### Input for this task
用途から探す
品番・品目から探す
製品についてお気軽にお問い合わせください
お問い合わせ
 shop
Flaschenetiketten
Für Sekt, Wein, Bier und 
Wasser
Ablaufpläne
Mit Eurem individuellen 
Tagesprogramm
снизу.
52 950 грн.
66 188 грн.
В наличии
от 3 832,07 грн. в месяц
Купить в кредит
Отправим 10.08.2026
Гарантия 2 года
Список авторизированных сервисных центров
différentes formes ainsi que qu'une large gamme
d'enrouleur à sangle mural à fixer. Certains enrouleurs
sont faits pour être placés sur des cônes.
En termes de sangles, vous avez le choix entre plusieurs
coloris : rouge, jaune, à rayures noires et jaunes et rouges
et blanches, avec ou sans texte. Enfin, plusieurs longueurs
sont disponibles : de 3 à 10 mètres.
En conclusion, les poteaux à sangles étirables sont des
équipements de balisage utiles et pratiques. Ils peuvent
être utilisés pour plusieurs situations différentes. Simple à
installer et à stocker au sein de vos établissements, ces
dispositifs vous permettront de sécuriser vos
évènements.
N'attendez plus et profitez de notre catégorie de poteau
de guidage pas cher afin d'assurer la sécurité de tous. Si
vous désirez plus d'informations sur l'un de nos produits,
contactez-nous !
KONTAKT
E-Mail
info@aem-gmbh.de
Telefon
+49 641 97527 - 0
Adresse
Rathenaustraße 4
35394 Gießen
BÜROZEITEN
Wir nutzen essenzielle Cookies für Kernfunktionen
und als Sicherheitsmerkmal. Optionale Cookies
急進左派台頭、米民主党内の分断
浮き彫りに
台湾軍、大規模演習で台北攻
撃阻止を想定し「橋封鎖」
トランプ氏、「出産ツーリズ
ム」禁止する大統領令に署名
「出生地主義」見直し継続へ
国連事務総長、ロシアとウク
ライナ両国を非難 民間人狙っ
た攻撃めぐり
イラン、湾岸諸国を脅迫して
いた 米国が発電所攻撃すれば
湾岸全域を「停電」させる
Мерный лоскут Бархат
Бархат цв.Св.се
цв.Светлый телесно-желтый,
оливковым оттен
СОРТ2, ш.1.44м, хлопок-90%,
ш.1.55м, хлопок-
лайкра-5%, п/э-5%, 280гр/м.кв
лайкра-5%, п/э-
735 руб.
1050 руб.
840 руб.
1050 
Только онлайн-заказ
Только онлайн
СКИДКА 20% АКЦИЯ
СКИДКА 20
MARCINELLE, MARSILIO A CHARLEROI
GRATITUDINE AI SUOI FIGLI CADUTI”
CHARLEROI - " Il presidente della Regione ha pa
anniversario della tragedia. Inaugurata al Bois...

### Action item
Would you transcribe the data above exactly as it stands?

### Exercise output
用途から探す
品番・品目から探す
製品についてお気軽にお問い合わせください
お問い合わせ
 shop
Flaschenetiketten
Für Sekt, Wein, Bier und 
Wasser
Ablaufpläne
Mit Eurem individuellen 
Tagesprogramm
снизу.
52 950 грн.
66 188 грн.
В наличии
от 3 832,07 грн. в месяц
Купить в кредит
Отправим 10.08.2026
Гарантия 2 года
Список авторизированных сервисных центров
différentes formes ainsi que qu'une large gamme
d'enrouleur à sangle mural à fixer. Certains enrouleurs
sont faits pour être placés sur des cônes.
En termes de sangles, vous avez le choix entre plusieurs
coloris : rouge, jaune, à rayures noires et jaunes et rouges
et blanches, avec ou sans texte. Enfin, plusieurs longueurs
sont disponibles : de 3 à 10 mètres.
En conclusion, les poteaux à sangles étirables sont des
équipements de balisage utiles et pratiques. Ils peuvent
être utilisés pour plusieurs situations différentes. Simple à
installer et à stocker au sein de vos établissements, ces
dispositifs vous permettront de sécuriser vos
évènements.
N'attendez plus et profitez de notre catégorie de poteau
de guidage pas cher afin d'assurer la sécurité de tous. Si
vous désirez plus d'informations sur l'un de nos produits,
contactez-nous !
KONTAKT
E-Mail
info@aem-gmbh.de
Telefon
+49 641 97527 - 0
Adresse
Rathenaustraße 4
35394 Gießen
BÜROZEITEN
Wir nutzen essenzielle Cookies für Kernfunktionen
und als Sicherheitsmerkmal. Optionale Cookies
急進左派台頭、米民主党内の分断
浮き彫りに
台湾軍、大規模演習で台北攻
撃阻止を想定し「橋封鎖」
トランプ氏、「出産ツーリズ
ム」禁止する大統領令に署名
「出生地主義」見直し継続へ
国連事務総長、ロシアとウク
ライナ両国を非難 民間人狙っ
た攻撃めぐり
イラン、湾岸諸国を脅迫して
いた 米国が発電所攻撃すれば
湾岸全域を「停電」させる
Мерный лоскут Бархат
Бархат цв.Св.се
цв.Светлый телесно-желтый,
оливковым оттен
СОРТ2, ш.1.44м, хлопок-90%,
ш.1.55м, хлопок-
лайкра-5%, п/э-5%, 280гр/м.кв
лайкра-5%, п/э-
735 руб.
1050 руб.
840 руб.
1050 
Только онлайн-заказ
Только онлайн
СКИДКА 20% АКЦИЯ
СКИДКА 20
MARCINELLE, MARSILIO A CHARLEROI
GRATITUDINE AI SUOI FIGLI CADUTI”
CHARLEROI - " Il presidente della Regione ha pa
anniversario della tragedia. Inaugurata al Bois...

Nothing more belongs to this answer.